The European Central Bank will keep interest rates low as the economy picks up because the region’s economic output is still below potential, according to Executive Board member Sabine Lautenschlaeger.
“The output gap we acknowledge by our forward guidance,” Lautenschlaeger said in an interview in the Wall Street Journal. “Interest rates will remain at the present level, or even lower, over a longer period of time and well into the recovery.”
The comments represent an extension of the Frankfurt-based ECB’s pledge on interest rates, known as forward guidance, and distill arguments made by President Mario Draghi last week for the first time. Even as output data improve in the 18-nation region, the ECB is signaling it won’t tighten monetary conditions too soon and choke off the recovery.
“We’re receiving some positive signals from incoming data, for example economically with a modest recovery trend and financially with improving funding conditions for banks,” Lautenschlaeger said, adding that the central bank still has measures it can use, like asset purchases or negative interest rates, to stimulate growth.
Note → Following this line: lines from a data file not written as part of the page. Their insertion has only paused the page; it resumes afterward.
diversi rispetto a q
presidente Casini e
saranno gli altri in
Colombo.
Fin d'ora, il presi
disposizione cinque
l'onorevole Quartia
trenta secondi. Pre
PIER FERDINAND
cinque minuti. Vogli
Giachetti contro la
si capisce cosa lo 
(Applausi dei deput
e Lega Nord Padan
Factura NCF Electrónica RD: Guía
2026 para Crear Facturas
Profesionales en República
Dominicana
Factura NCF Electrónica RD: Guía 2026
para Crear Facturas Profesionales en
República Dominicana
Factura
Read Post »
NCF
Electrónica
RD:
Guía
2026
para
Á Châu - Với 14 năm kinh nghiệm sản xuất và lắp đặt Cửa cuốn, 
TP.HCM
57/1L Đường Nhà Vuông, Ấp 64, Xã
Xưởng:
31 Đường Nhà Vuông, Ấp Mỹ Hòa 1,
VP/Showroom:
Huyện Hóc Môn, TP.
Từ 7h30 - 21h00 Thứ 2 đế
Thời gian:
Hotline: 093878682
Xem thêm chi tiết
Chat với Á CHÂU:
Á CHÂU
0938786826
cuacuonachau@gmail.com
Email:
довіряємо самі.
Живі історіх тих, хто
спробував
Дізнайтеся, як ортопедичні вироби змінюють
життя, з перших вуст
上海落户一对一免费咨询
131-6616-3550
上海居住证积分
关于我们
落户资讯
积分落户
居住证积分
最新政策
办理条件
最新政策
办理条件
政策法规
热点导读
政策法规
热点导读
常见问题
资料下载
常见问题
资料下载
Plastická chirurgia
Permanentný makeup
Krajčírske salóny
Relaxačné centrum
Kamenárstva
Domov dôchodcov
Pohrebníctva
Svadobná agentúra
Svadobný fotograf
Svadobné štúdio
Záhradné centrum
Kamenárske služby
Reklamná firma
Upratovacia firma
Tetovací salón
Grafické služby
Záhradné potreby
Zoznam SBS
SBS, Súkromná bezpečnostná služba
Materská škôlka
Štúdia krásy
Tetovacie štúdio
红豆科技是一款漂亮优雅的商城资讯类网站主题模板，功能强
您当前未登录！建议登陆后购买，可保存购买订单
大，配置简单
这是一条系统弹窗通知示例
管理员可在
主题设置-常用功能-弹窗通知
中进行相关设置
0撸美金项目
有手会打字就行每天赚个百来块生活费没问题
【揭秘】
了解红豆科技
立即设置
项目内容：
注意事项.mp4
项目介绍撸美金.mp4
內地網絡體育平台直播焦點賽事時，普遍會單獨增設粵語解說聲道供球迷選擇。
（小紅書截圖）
After the ECB kept its interest rates on hold on March 6, Draghi said that while policy makers hadn’t seen a need to act now, they agreed that monetary conditions need to remain loose as the recovery grips, “because of the existing slack in the economy.”
While the recovery remains fragile, data in the past four weeks have been encouraging. Gross domestic product in the bloc climbed 0.3 percent in the fourth quarter, more than economists predicted and bolstered by stronger expansions in Germany, France and the Netherlands. Italy also returned to growth.
Economic forecasts released by the ECB last week, which covered 2016 for the first time, predicted that inflation should be around 1.7 percent by the end of that year. That’s near the central bank’s goal of just below 2 percent and more than double last month’s rate of 0.8 percent. It projected growth will firm to 1.8 percent in 2016 from 1.2 percent this year.
“We’ll act if it is necessary,” Lautenschlaeger said. “But there was no strong reason to act: Last week we, the Governing Council, found our baseline scenario broadly confirmed.”